Tag Archives: replacement string

Regular Expressions are a -replace’s best friend


Are you familiar with PowerShell’s -replace operator?

"John Jones" -replace "Jones","Smith"

Most folks are aware of it, and rely on it for straightforward string replacements like this one. But not very many people know that -replace also does some amazing stuff using regular expressions.

"192.168.15.12,192.168.22.8" -replace "\.\d{2}\.","10"

That’d change the input string to “192.168.10.12,192.168.10.8,” replacing all occurrences of two digits, between periods, to 10. The 12 would be skipped because it isn’t followed by a period, as specified in the pattern. Note that all occurrences are replaced, in keeping with the usual operation of -replace.

The operator can also do capturing expressions, and this is where it gets really neat-o.

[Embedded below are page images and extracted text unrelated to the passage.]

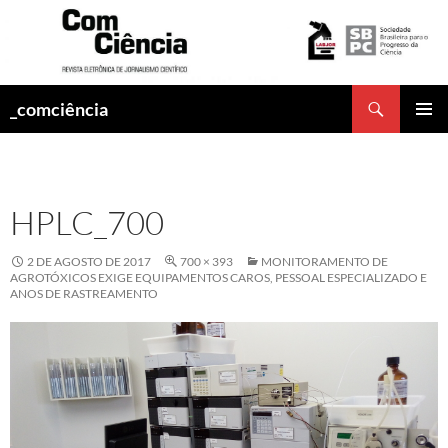
Pesquisar
_comciência
PULAR
MENU
PARA
PRINCI
O
CONTEÚDO
HPLC_700
2 DE AGOSTO DE 2017
700 × 393
MONITORAMENTO DE
AGROTÓXICOS EXIGE EQUIPAMENTOS CAROS, PESSOAL ESPECIALIZADO E
ANOS DE RASTREAMENTO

"Don Jones" -replace "([a-z]+)\s([a-z]+)",'$2, $1'

Here, I’ve specified two capturing expressions in parentheses, with a space character between them. PowerShell will capture the first to $1, and the second to $2. Those aren’t actually variables, which is important. In my replacement string, I put $2 first, followed by a comma, a space, and $1. The resulting string will be “Jones, Don”. It’s important that my replacement string be in single quotes. In double quotes, the shell will try and treat $1 and $2 as variables, instead of using them as captured regex placeholders. I kinda wish they’d used something other than a $ for the captured placeholders, so that they didn’t look like variables, but the syntax is in keeping with regex standards.

I think it’s cool to see all the places a regex can be put to use. The -split operator also supports regex syntax as a way of specifying the separator that will be used to break a string into components, so you’re not limited to splitting just on a single character like a comma.

Apart from the well-known -match operator and the Select-String command, where else have you used a regex in PowerShell?